Meinung
Leitartikel

Den Radweg in den Sand gesetzt

Ein Weg am Strand von Övelgönne schadet dem Projekt Fahrradstadt.

Hamburg. Am Elbstrand von Övelgönne ist Hamburg ganz bei sich – fast jede Metropole beneidet uns um diesen Flecken. Am Südufer der Elbe liegt die größte und spektakulärste Freiluftbühne der Stadt, der Hafen. Und am Nordufer der größte Sandkasten der Republik – am Strand von Övelgönne treffen sich Hipster und Reaktionäre, Zwerge und Containerriesen, hier verschmelzen Heimweh und Fernweh, Ökonomie und Ökologie. Mehr Hamburg als im Elbsand am Elbstrand geht nicht.

Und deshalb darf man immer noch staunen, auf welch’ seltsame Ideen manche Planer kommen: Genau hier in Övelgönne, so wollen es Fahrradlobbyisten und Vertreter der Bezirksversammlung in Altona, soll ein Fahrradweg durch den Sand führen. Auf diese Idee muss man erst einmal kommen!

Das Ziel Fahrradstadt ist richtig – eigentlich

Sie zeigt, dass das eigentlich so kluge wie richtige Ziel einer Fahrradstadt inzwischen bizarre Blüten treibt: Die Radler, über Jahrzehnte in der Verkehrsplanung stiefmütterlich behandelt und benachteiligt, werden plötzlich hofiert und privilegiert. Der Elbstrand gehört bislang den Fußgängern – hier spielen Kinder, feiern Jugendliche, joggen Erwachsene, hier laufen Hunde.

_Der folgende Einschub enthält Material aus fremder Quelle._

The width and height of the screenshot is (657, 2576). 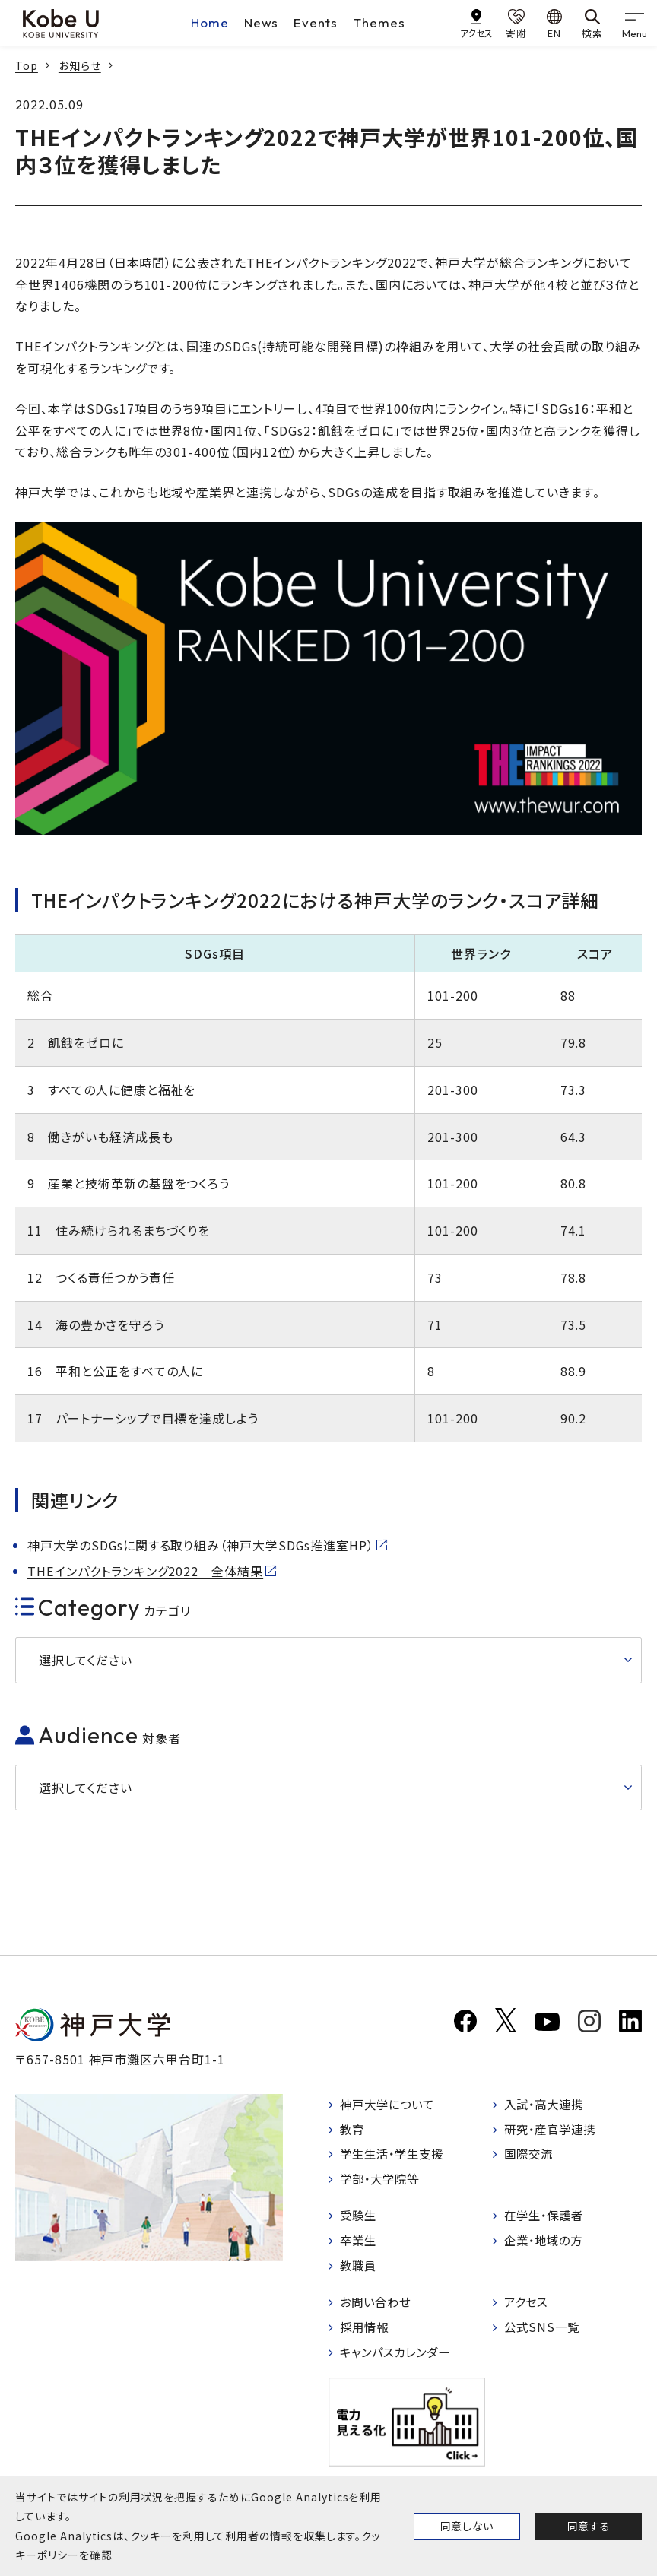 What do you see at coordinates (528, 2308) in the screenshot?
I see `アクセス` at bounding box center [528, 2308].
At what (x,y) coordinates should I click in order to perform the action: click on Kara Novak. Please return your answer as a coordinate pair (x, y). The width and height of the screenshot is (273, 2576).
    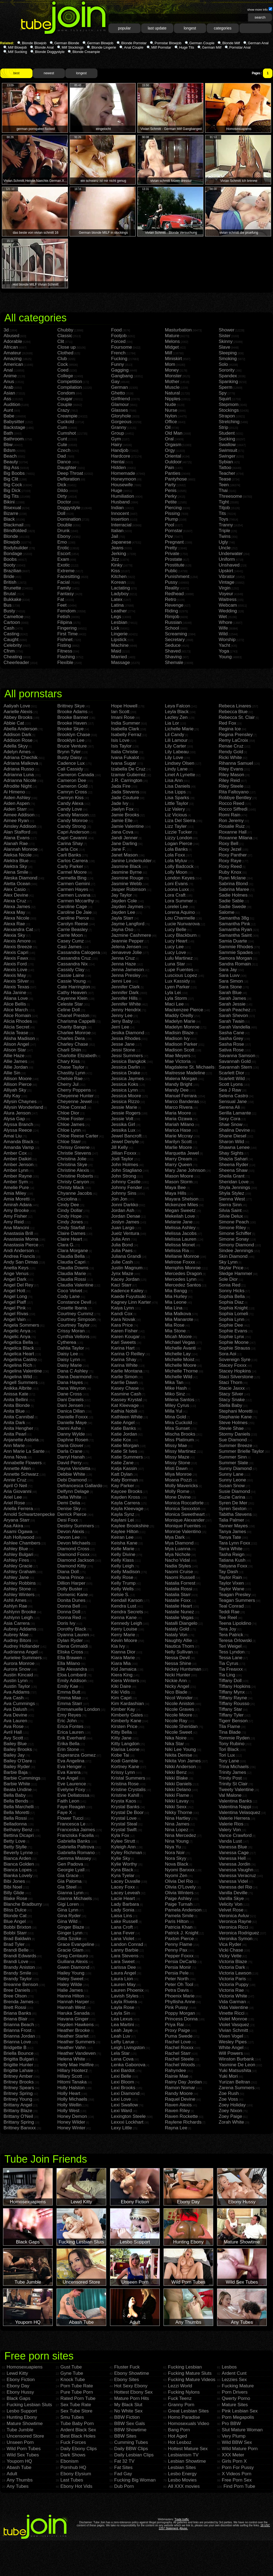     Looking at the image, I should click on (123, 1319).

Es ist ein großstädtisches Durcheinander, das im Großen und Ganzen gut funktioniert – wer durch dieses Stück Stadt einen knapp sechs Meter breiten Radweg planieren will, bringt das Gleichgewicht zum Kippen. Er zerstört ohne Not ein Hamburger Idyll – und versenkt Millionen. Selbst im Hochsommer könnte Hochwasser den Radweg unter Wasser setzen, Sturmfluten dürften den Weg bald in Mitleidenschaft ziehen.

Schlimmer noch – für einen Radweg an der Elbe fehlt in der Hansestadt nicht nur jede Mehrheit, sondern auch jedes Verständnis. Er wäre aus zwei Gründen sogar kontraproduktiv. Zum einen verstärkt er die latente Wahrnehmung, die Stadt orientiere sich zu sehr an den Wünschen der Touristen und zu wenig an den Bedürfnissen ihrer Bürger. Das immer wieder angeführte Argument, der Weg in Övelgönne würde endlich die Lücke im Elbradweg schließen, bedient genau diese Vorurteile.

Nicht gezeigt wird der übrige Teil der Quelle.